The choice of data model is a critical first step. A shopping cart is essentially a collection of items, each with a specific quantity and price at the time it was added.

A common approach is to use two main tables in a relational database or two document types in a NoSQL database: Carts and CartItems.

Relational Schema:

carts table:
- cart_id (Primary Key, e.g., UUID)
- user_id (Foreign Key, nullable for guest carts)
- session_id (String, for identifying guest carts)
- created_at (Timestamp)
- updated_at (Timestamp)
cart_items table:
- cart_item_id (Primary Key)
- cart_id (Foreign Key to carts)
- product_id (String/UUID)
- quantity (Integer)
- price_at_add (Decimal, to lock the price)
- added_at (Timestamp)

Why store price_at_add? Product prices can change. Storing the price at the moment the user adds the item to the cart prevents surprises at checkout. The system should, however, notify the user if the price has changed since they added it.

NoSQL (Document) Model:

In a NoSQL database like MongoDB or DynamoDB, you might model the cart as a single document, embedding the items within it.

{
  "cart_id": "uuid-1234",
  "user_id": "user-abc", // null for guests
  "session_id": "session-xyz",
  "updated_at": "2024-11-04T10:00:00Z",
  "items": [
    {
      "product_id": "prod-001",
      "quantity": 2,
      "price_at_add": 19.99
    },
    {
      "product_id": "prod-002",
      "quantity": 1,
      "price_at_add": 49.99
    }
  ]
}

This model is often preferred for its performance, as you can retrieve an entire cart in a single read operation. However, it can have limitations on the maximum document size, which might be a concern for users who add hundreds of items to their cart.
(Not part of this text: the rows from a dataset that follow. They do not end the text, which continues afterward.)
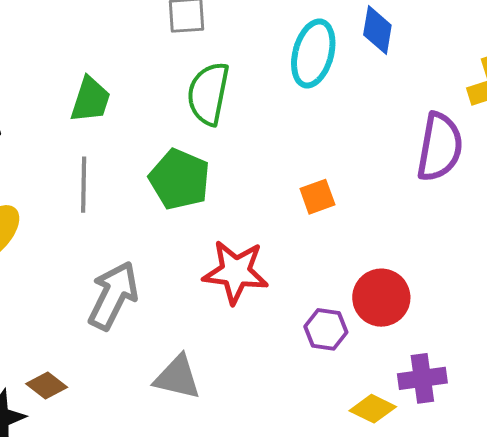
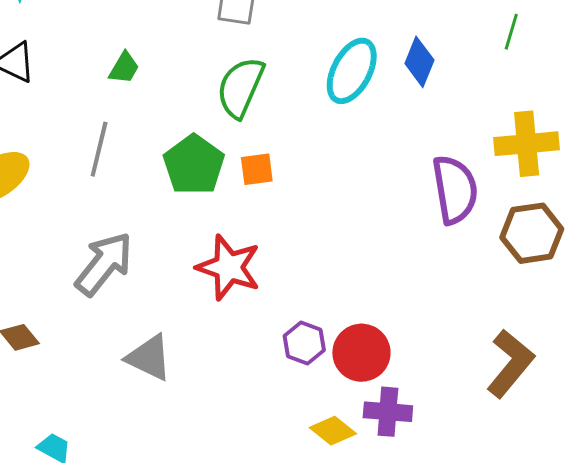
green trapezoid: (90, 100) -> (124, 68), size x0.7
purple semicircle: (440, 147) -> (455, 190), turned -32
orange square: (317, 197) -> (257, 169), moved
red circle: (381, 298) -> (361, 353), moved

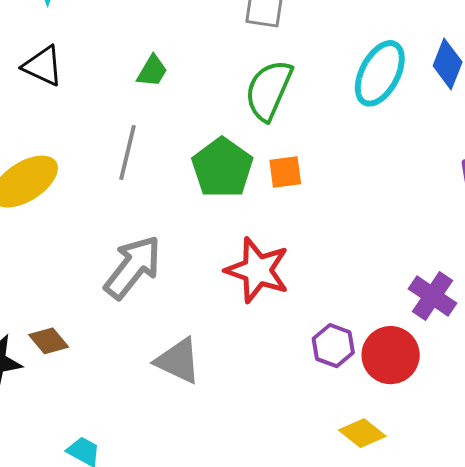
purple cross: (388, 412) -> (433, 296), moved, turned 30

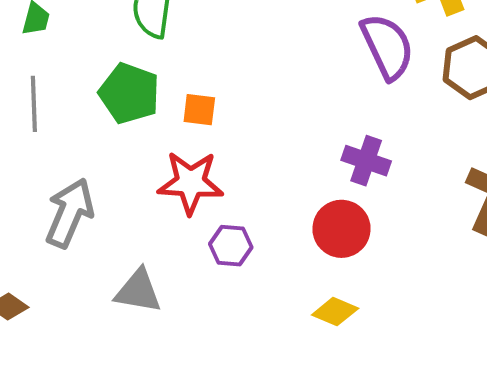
orange square: (285, 172) -> (199, 110), moved, turned 30
purple hexagon: (333, 346) -> (231, 246), moved

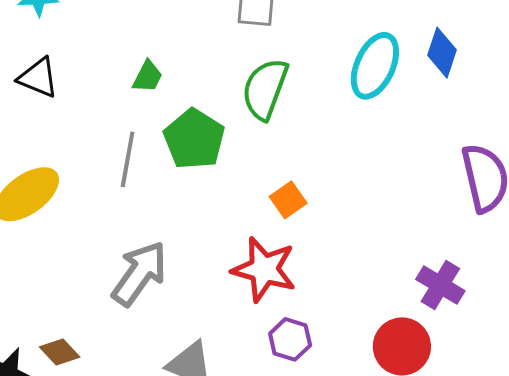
green pentagon: (129, 93) -> (194, 139), moved
orange square: (199, 110) -> (288, 200), turned 36

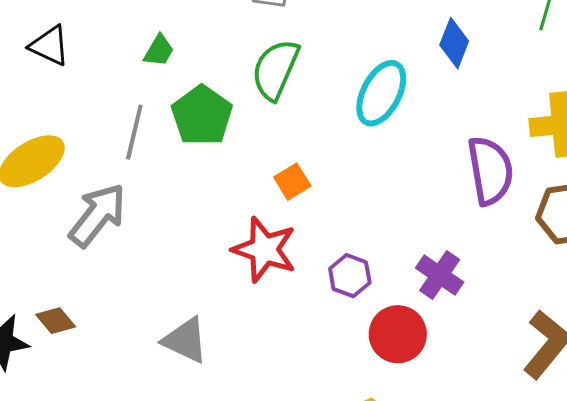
cyan ellipse: (375, 66) -> (381, 93), moved
gray arrow: (139, 273) -> (97, 215), moved
purple hexagon: (290, 339) -> (350, 276), moved

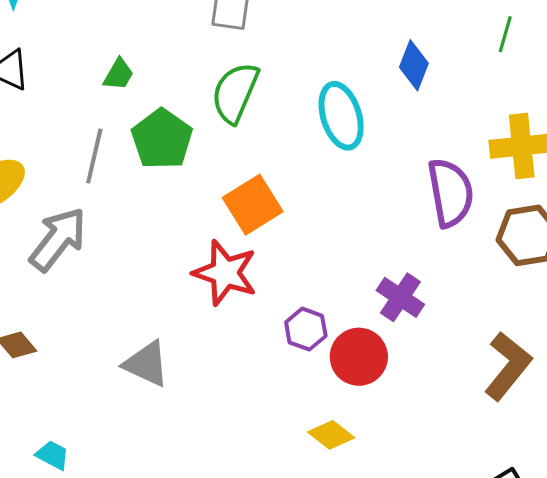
cyan ellipse: (381, 93) -> (341, 116), turned -44
orange square: (292, 182) -> (253, 205), size x1.6
purple hexagon: (350, 276) -> (306, 329), moved

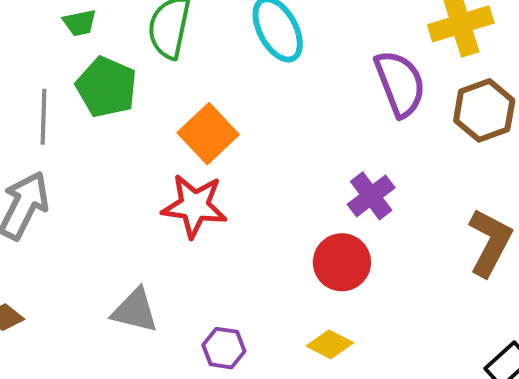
green trapezoid: (118, 74) -> (80, 23), moved, turned 60
purple cross: (400, 297) -> (371, 196), turned 30
purple hexagon: (306, 329) -> (224, 348), moved

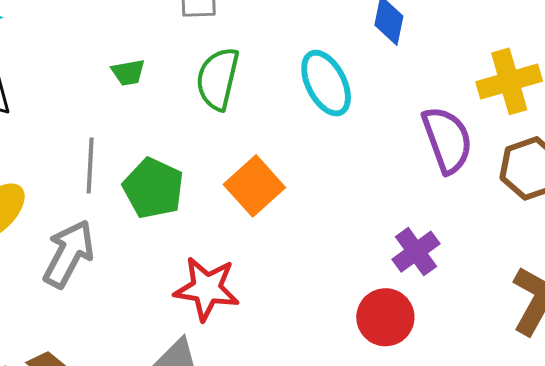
green pentagon: (106, 87) -> (153, 188), moved
red star: (194, 206) -> (207, 289), moved

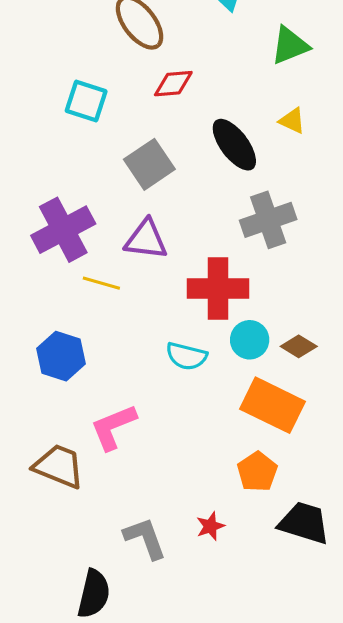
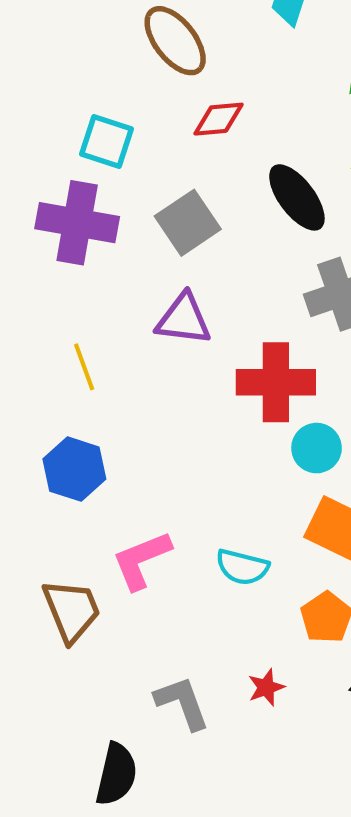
purple cross: (63, 230) -> (77, 223), moved, turned 38
yellow line: (101, 283) -> (84, 367), moved, turned 54
cyan semicircle: (186, 356) -> (242, 567), moved
brown trapezoid: (59, 466) -> (72, 610), turned 46

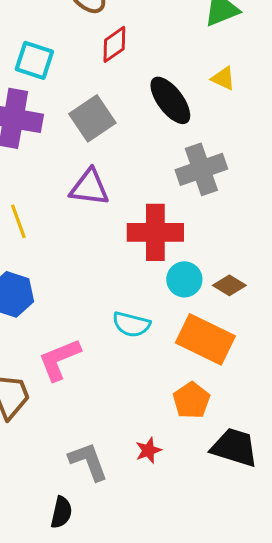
red diamond: (219, 119) -> (114, 44), turned -30
cyan semicircle: (242, 567) -> (131, 324), moved
black semicircle: (116, 774) -> (61, 512), moved, size x0.7

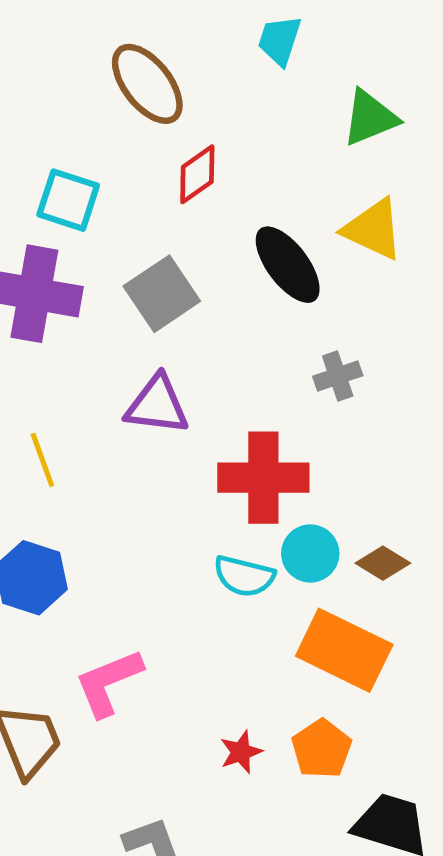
yellow triangle: (223, 78) -> (373, 229), size x1.6
gray cross: (201, 169) -> (338, 376), size x0.6
cyan semicircle: (131, 324) -> (244, 576), moved
red star: (148, 450) -> (241, 752), moved

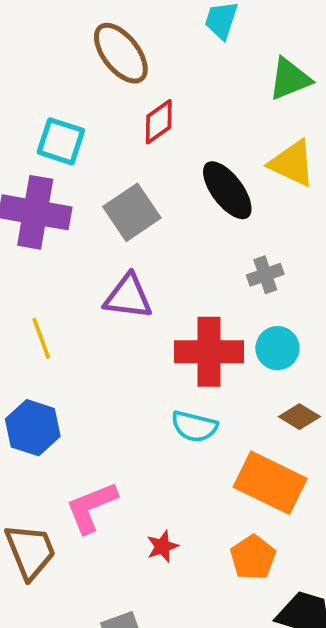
cyan circle: (310, 553) -> (277, 348), moved
red star: (241, 752) -> (162, 546), moved

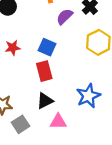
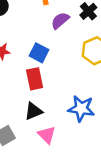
blue star: (88, 96) -> (81, 109), turned 30
pink triangle: (58, 122) -> (47, 135), turned 42

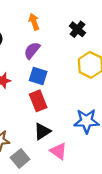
purple semicircle: (60, 21) -> (32, 50), moved

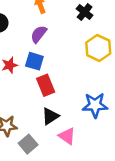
blue square: (38, 76) -> (34, 61), moved

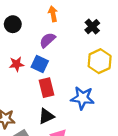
blue star: (95, 105) -> (82, 98), moved

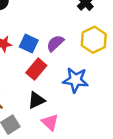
purple semicircle: (47, 40) -> (55, 43), moved
red rectangle: (46, 88) -> (36, 69), turned 54

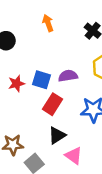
purple semicircle: (55, 43) -> (68, 76), turned 42

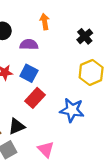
purple semicircle: (68, 76) -> (29, 44), moved
black triangle: (57, 135) -> (17, 126), moved

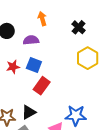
blue star: (72, 110) -> (76, 115), moved

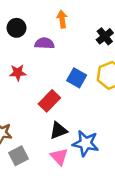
blue square: (34, 65) -> (77, 78), moved
black triangle: (29, 112) -> (58, 130), moved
Managing Guest vs. Logged-in Carts

This is the most interesting part of the design. How do you link a cart to a user who hasn't identified themselves yet?

1. The Guest Cart Flow:

When a new, anonymous user first visits the site and adds an item to their cart, the system has no user_id.
The backend generates a unique session_id (a secure, random string) and stores it in a cookie or in the browser's local storage.
A new cart is created in the database with a null user_id and the generated session_id.
For all subsequent actions (adding/removing items), the client sends this session_id with its requests, allowing the backend to retrieve the correct cart.

Architecture for Guest Carts:

sequenceDiagram participant Client participant CartService participant Database Client->>+CartService: Add Item (no session_id) CartService->>CartService: Generate new session_id CartService->>+Database: Create cart with session_id Database-->>-CartService: Cart created CartService-->>-Client: Respond with session_id (in cookie) Client->>+CartService: Add another Item (with session_id) CartService->>+Database: Find cart by session_id and update Database-->>-CartService: Cart updated CartService-->>-Client: Success

2. The Login/Merge Flow: This is the crucial transition point. A guest user with items in their cart decides to log in.

Scenario A: The user has no pre-existing cart.
1. The user logs in. The client now has both a session_id (from the guest session) and a user_id.
2. The client makes a request to a /cart/merge endpoint, providing both IDs.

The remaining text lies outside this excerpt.